(Stored data entries)
────────────────
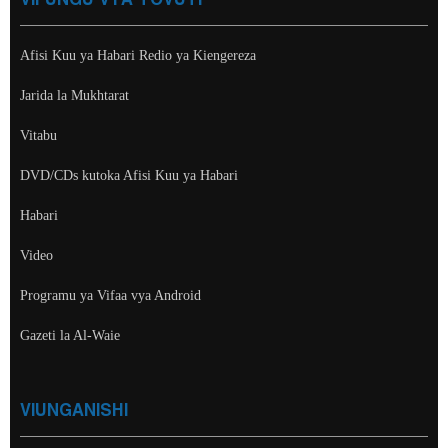
VIFUNGU VYA TOVUTI
Afisi Kuu ya Habari Redio ya Kiengereza
Jarida la Mukhtarat
Vitabu
DVD/CDs kutoka Afisi Kuu ya Habari
Habari
Video
Programu ya Vifaa vya Android
Gazeti la Al-Waie
VIUNGANISHI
────────────────
**TASK TO COMPLETE**
Could you reproduce, exactly as written, the lines running from the one with "Afisi Kuu ya Habari Redio ya Kiengereza" to the end of the entries above?

**REPLY**
Afisi Kuu ya Habari Redio ya Kiengereza
Jarida la Mukhtarat
Vitabu
DVD/CDs kutoka Afisi Kuu ya Habari
Habari
Video
Programu ya Vifaa vya Android
Gazeti la Al-Waie
VIUNGANISHI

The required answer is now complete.